Community Choice Financial, whose products include payday loans, applied with the Securities and Exchange Commission last year to trade its shares on the NASDAQ. The goal at the time was to raise $230 million to provide much needed cash for its business, which was struggling to keep up with its growth.
According to MarketWatch, the company's profits dropped 46% for the six months ended June 30. At the same time, its expenses had increased 25%, the online news site reported.
So it's clear that the IPO would have raised much-needed cash as it continues to service the growing industry sometimes referred to as alternative banking.
It settled on May 8 as the date for the IPO, but as that date approached, Community Choice Financial saw that the volatility in the financial markets was too strong to support the price range of $13 to $15 a share that it had set. In response, it reduced the price to $12. Even with that reduction, the company worried that the demand for financial stocks would still not be strong enough, so it decided to postpone the IPO.

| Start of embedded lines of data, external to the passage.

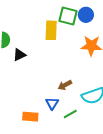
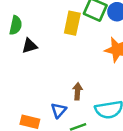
brown arrow: (65, 85) -> (78, 91), turned 112

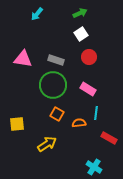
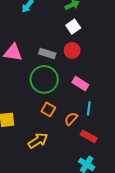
red circle: (89, 57) -> (72, 50), moved
orange semicircle: (79, 123) -> (71, 119), turned -40
red rectangle: (109, 138) -> (89, 136), moved

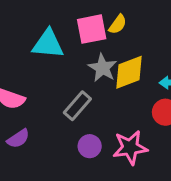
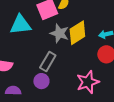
purple semicircle: (18, 139) -> (13, 91), turned -133
purple circle: (90, 146) -> (41, 81), moved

A few days later, the company quashed the IPO altogether. It released a statement saying that it was voluntarily requesting that it be delisted from the NASDAQ, where it would have traded under the symbol CCFI. About 11 million shares had been planned to be sold.
If Community Choice Financial had come to market with this deal, it would have been significant. The company is a part of a growing industry that is capitalizing on serving the so-called unbanked and underbanked. These consumers often have poor or bad credit, and are unable to obtain financial services through large, traditional banks.
Community Choice Financial, and companies like it, provide short-term consumer loans, check cashing, prepaid debit cards, money transfers, bill payments, and money orders. These companies tout themselves as being important because they fill a void left by big banks that make it nearly impossible for a large and growing number of consumers to conduct their basic financial business.
These companies have come under fire because of the exorbitant amount of fees they charge their customers for providing their services. The payday lending industry has especially come under fire for what it charges. A customer that borrows $100 could end up owing $130 when the loan comes due, typically two weeks later. That could amount to an annual interest rate of 650%.
Sure, this is steep, but to the person who can't pay their phone bill, the amount is often worth it. Unfortunately, as the economy tanked, more people have been put in the harrowing position of living from paycheck to paycheck. Some fall victim to scams that only aggravate the situation. States have taken steps to ban companies like Community Choice Financial to protect consumers. Also, the Federal Trade Commission has even sued companies over their practices, and this includes Community Choice Financial.
It remains to be seen if Community Choice Financial will attempt to go public again. Considering how this industry is growing by leaps and bounds, it will not be a surprise if more such companies attempt to go public.